Antony Courtney antony at galois.com
Wed Oct 13 11:33:07 EDT 2004

Wolfgang Thaller wrote:

 > 2) Evaluation order.
 > That's what everyone has been fighting about.
 > [...]
 >> The basic idea is that your entire program behaves as if in a giant
 >> 'mdo' block, ordered in module dependency order.
 > What is module dependency order?

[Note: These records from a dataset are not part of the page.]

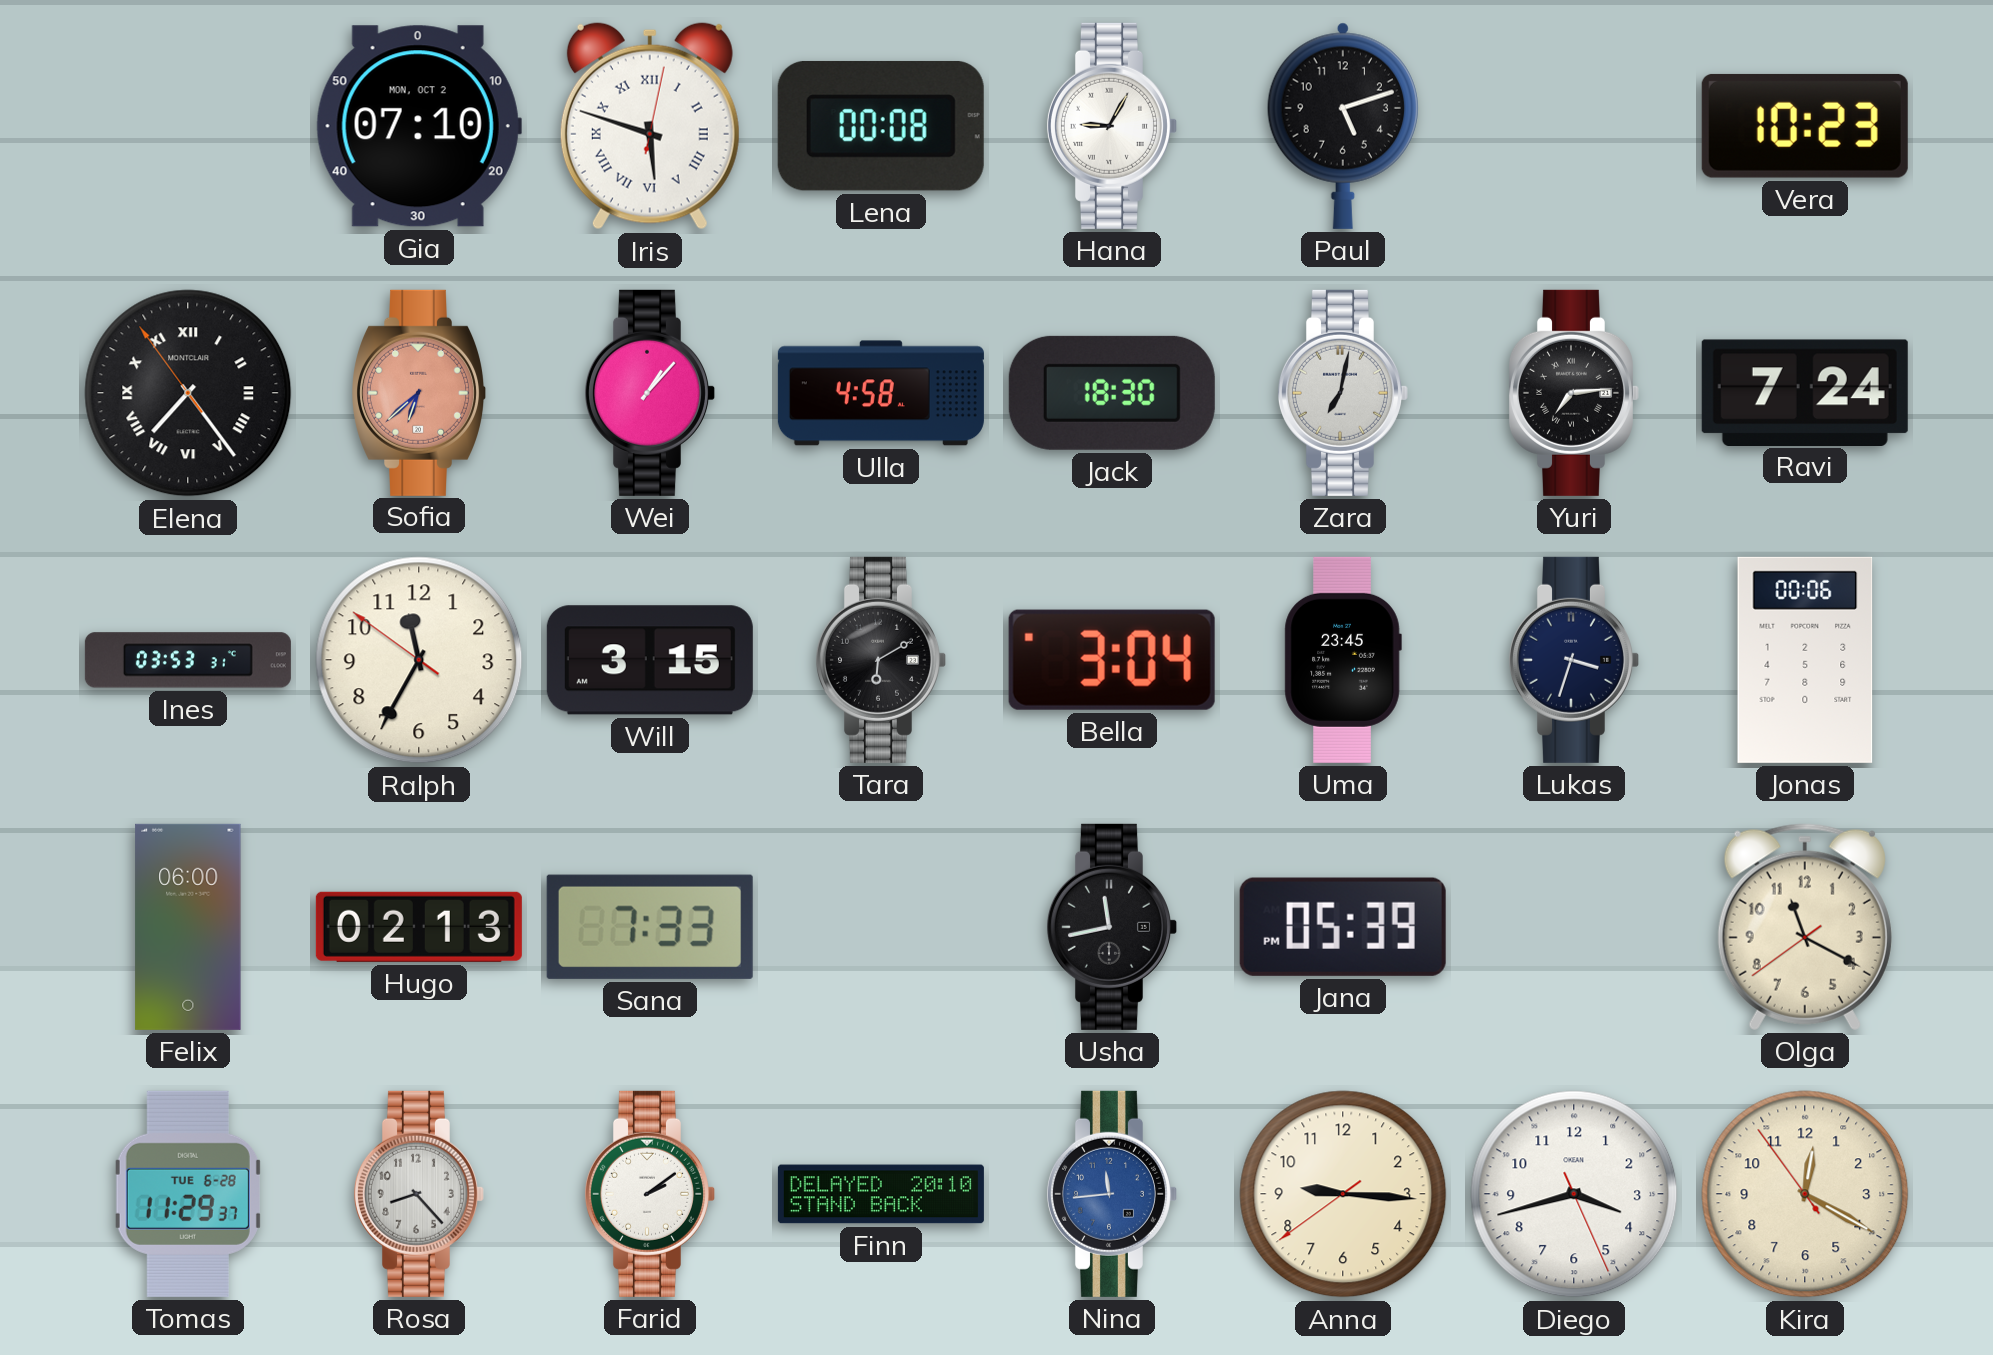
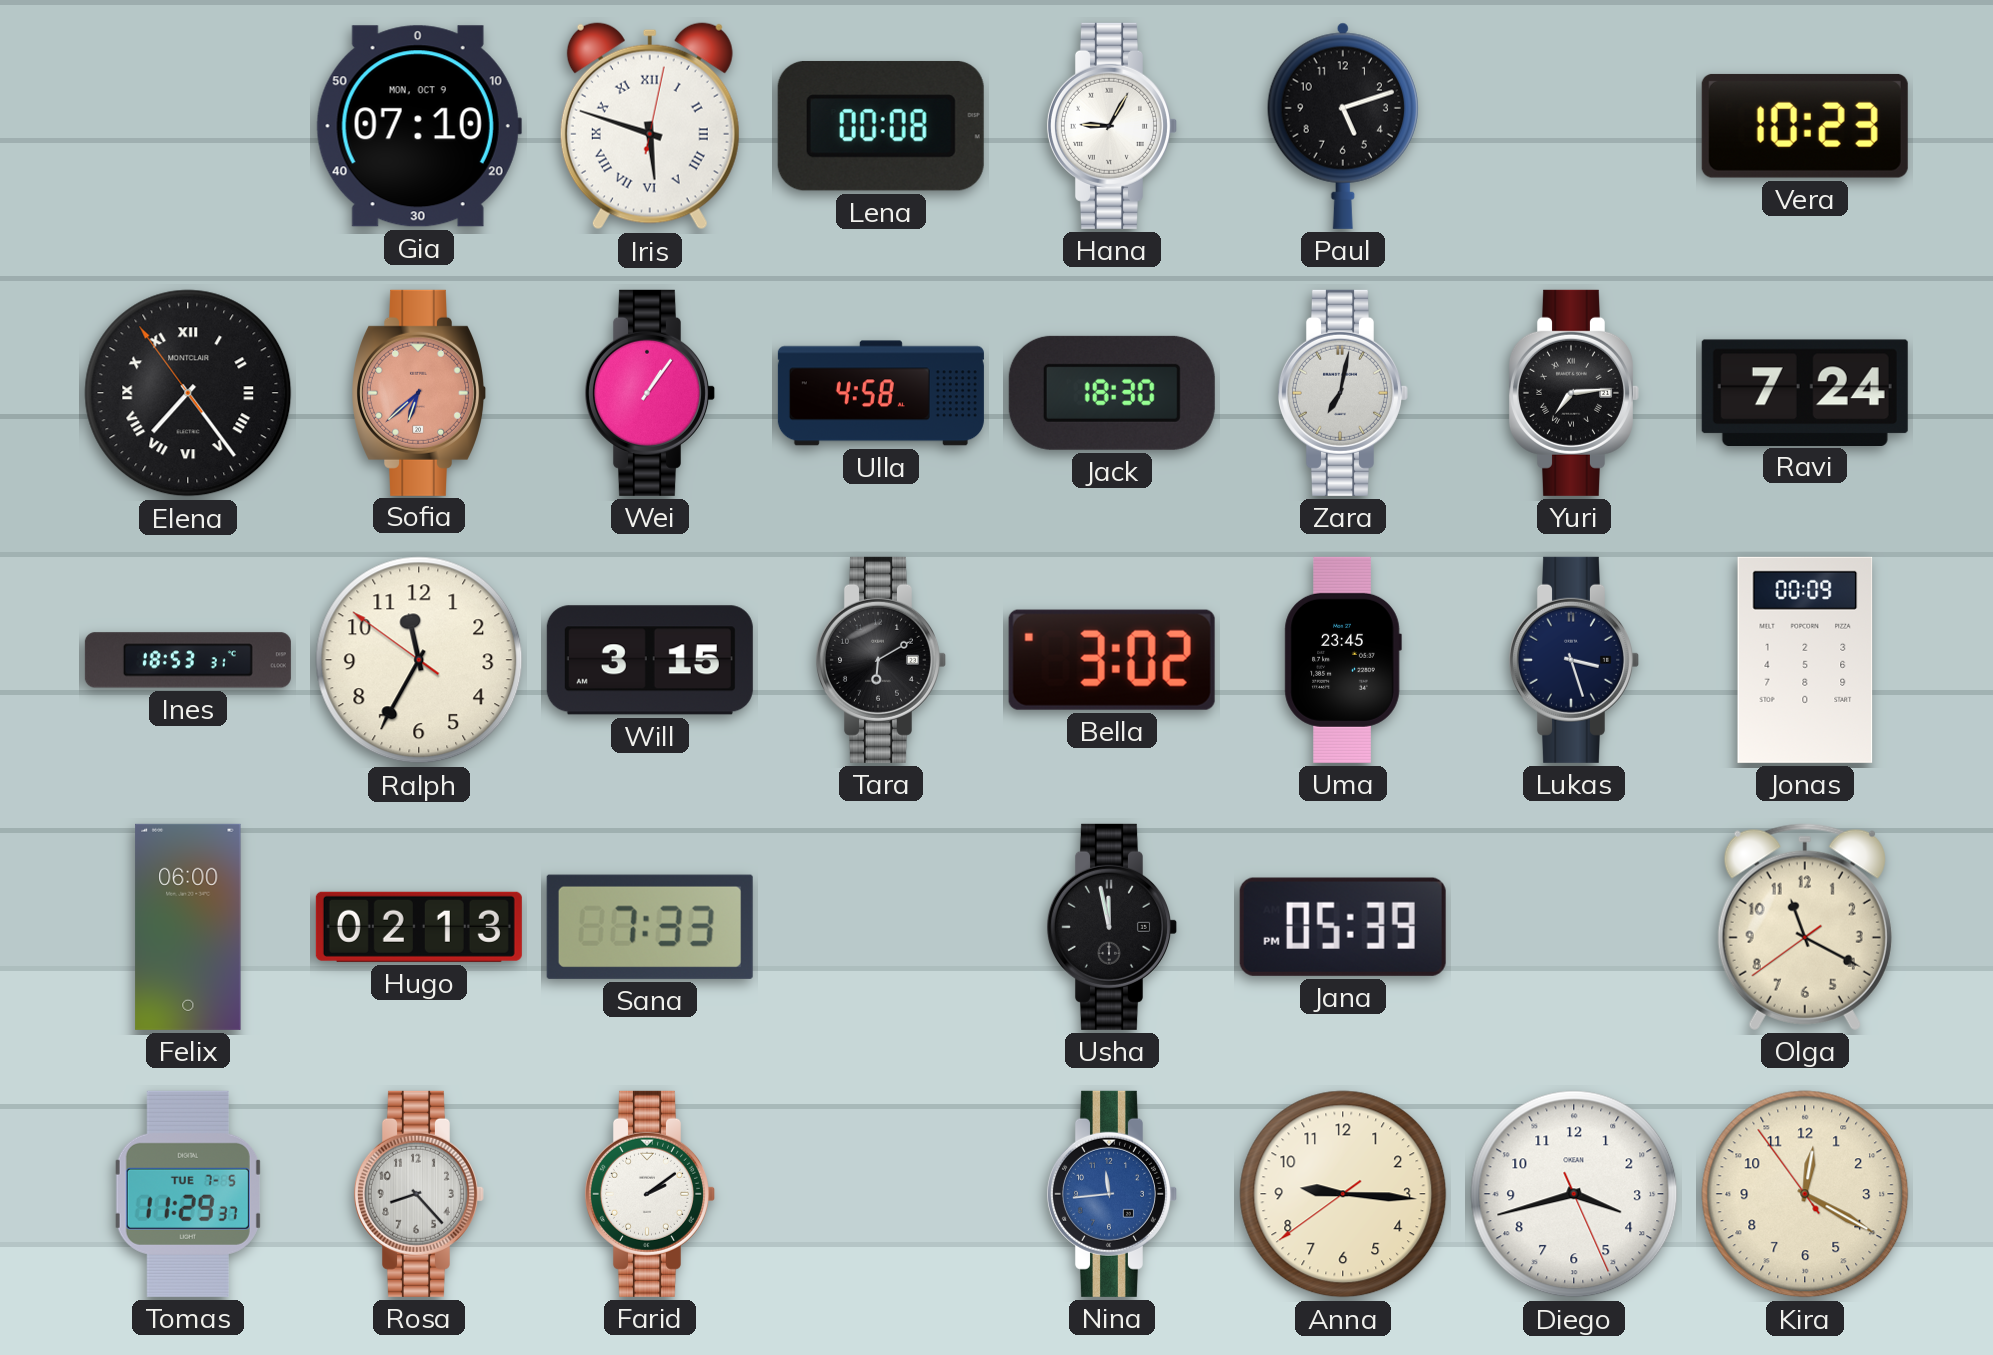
Gia date: MON, OCT 2 -> MON, OCT 9
Wei: 1:07 -> 1:06
Ines: 03:53 -> 18:53
Bella: 3:04 -> 3:02
Lukas: 3:33 -> 3:27
Jonas: 00:06 -> 00:09
Usha: 11:43 -> 11:58
Tomas date: TUE 6-28 -> TUE 7-5
Finn: 20:10 -> none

There's no such thing when there are 
 > circular dependencies, and when there aren't any, it might still
 > depend on the order of import directives, which is probably not
 > something I want program semantics to depend on.
 > I feel that In a large program, you'll probably get more surprises
 > from this.

The Modula-3 language specification gives one reasonable definition:

===Begin excerpt.
 From http://research.compaq.com/SRC/m3defn/html/complete.html#idx.148 :

2.5.6 Initialization

The order of execution of the modules in a program is constrained by the 
following rule:

If module M depends on module N and N does not depend on M, then N's 
body will be executed before M's body, where:

A module M depends on a module N if M uses an interface that N exports 
or if M depends on a module that depends on N.
A module M uses an interface I if M imports or exports I or if M uses an 
interface that (directly or indirectly) imports I.
Except for this constraint, the order of execution is 

===End excerpt.

According to the above constraint, the initialization order is 
implementation-defined in the case of circular dependencies.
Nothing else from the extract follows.